MATERIALS AND METHODS

The specimens are preserved in silicified peat collected from the Skaar Ridge site (Beardmore Glacier area, Queen Alexandra Range) in the central Transantarctic Mountains (84°49'15.8" S, 163°20'18.9" E, 2289 m altitude, Buckley Island Quadrangle, Barrett and Elliot 1973). The site is included in the Buckley Formation of the Beacon Supergroup and is considered Late Permian (~250 Ma) based on palynological data (Farabee et al. 1991). These deposits are thought to have accumulated in a rapidly subsiding foreland basin formed along the ProtoPacific margin of Antarctica as a result of the tectonic activity that affected this region during the Late Permian to the Early Triassic (Taylor et al. 1989). The landscape has been interpreted as one dominated by fluvial deposition, either through means of a meandering river or a braided system traversing a wetland environment, that was increasingly subjected to volcanic activity (Collinson and Isbell 1986; Taylor et al. 1989). Peat accumulated in ponded settings associated with other fluvial deposits, and its petrification is considered to have happened rapidly, favored by the ingression of large loads of volcanic sediments into the basin (Taylor et al. 1989). The presence of organically connected plant organs and in some cases the fine preservation of anatomical details (i.e., the fungus described here) supports the rapid deposition and the autochthony of the assemblage.

The majority of the plant fragments observed show signs of fungal infection, in particular most plants showed the presence of at least a few encysted zoospores. Infected are remains of different plant organs of the dominant Glossopteridales including leaves, stems, and roots (called Vertebraria when not found organically connected to the main plant), probable fragments of the fern Skaaripteris, as well as other unidentifiable plant fragments (see e.g., Pigg 1990; Pigg and Taylor 1993; Galtier and Taylor 1994). However, zoospores usually occur either as a group of a few individuals or singly, only possibly representing encystment on the available substrate at that moment and not necessarily encystment on a specific host. Additionally, based on the morphology of the zoospores alone, it is not possible to determine unequivocally whether the same or a different fungus than the one described here is responsible for the infection of the plant tissue. Zoospores of extant endoparasites are known to swarm around for some time searching for a potential substrate after which they lose motility and encyst on any substrate available at that moment, although the infection only proceeds when encystment occurs on the preferred host(s) (Karling 1964; Alexopoulos et al. 1996; Carlile et al. 2001; Webster and Weber 2007). Thin- and thick-walled sporangia as well as zoospores in different states of development are most common and abundant in highly distorted oblique and cross sections of roots, leaves, and stems that cannot be identified and assigned to any of the fossil plants known from the Permian assemblage because of their advanced state of decay. Additionally, in some of these plant remains it is possible to discern hypertrophied cells. The description and reconstruction of the life cycle of the fungus described here is made based on these highly distorted plants, which clearly indicate that they were at least one of the hosts that the fungus preferentially infected.

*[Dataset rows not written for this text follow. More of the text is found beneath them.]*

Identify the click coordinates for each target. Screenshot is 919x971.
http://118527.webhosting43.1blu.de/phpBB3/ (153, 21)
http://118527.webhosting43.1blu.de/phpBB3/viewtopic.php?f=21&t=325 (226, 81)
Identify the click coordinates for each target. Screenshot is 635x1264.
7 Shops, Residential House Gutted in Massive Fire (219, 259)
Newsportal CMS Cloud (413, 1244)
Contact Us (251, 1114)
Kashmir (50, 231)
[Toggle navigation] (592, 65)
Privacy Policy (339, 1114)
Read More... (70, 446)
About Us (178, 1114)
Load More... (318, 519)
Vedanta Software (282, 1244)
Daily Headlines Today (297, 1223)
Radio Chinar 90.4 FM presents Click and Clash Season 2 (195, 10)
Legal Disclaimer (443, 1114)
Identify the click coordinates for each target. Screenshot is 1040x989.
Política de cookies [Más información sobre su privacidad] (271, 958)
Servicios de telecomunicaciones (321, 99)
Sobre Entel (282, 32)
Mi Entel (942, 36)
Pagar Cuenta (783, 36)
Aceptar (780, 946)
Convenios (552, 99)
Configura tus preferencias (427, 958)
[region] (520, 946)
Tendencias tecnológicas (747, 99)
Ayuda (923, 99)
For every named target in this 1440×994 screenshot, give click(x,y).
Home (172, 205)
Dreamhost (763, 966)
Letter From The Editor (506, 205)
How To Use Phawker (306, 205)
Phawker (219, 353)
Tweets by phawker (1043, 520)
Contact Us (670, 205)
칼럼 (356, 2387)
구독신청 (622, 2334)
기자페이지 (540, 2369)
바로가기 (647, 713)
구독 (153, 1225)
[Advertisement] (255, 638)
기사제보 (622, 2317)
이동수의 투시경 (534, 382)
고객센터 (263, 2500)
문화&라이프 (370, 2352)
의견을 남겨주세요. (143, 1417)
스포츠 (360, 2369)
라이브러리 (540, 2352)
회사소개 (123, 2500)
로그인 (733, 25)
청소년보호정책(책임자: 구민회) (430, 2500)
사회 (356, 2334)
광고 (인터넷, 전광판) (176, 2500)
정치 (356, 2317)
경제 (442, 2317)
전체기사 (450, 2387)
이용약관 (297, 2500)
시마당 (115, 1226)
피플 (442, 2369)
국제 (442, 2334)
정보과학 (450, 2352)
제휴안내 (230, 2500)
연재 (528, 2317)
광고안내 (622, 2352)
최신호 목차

The silicified peat was studied using the acetate peel technique, where individual peels that represent sections of approximately 75 µm thick of individual peat boulders were obtained (Galtier and Phillips 1999). Peels of several rocks of silicified peat were surveyed and pieces of those containing the plant fragments infected with the fungus described here were mounted on microscopic slides, observed, and photographed in transmitted light. Selected peel specimens 11665 C-top, 11653 C-top, 11654 G-bot, 11654 F-top, 11657 E-top, and 11657 D-bot and slides with accession numbers 21639, and 21643-21648 obtained from these peels are housed in the Division of Paleobotany, Natural History Museum and Biodiversity Research Center at the University of Kansas.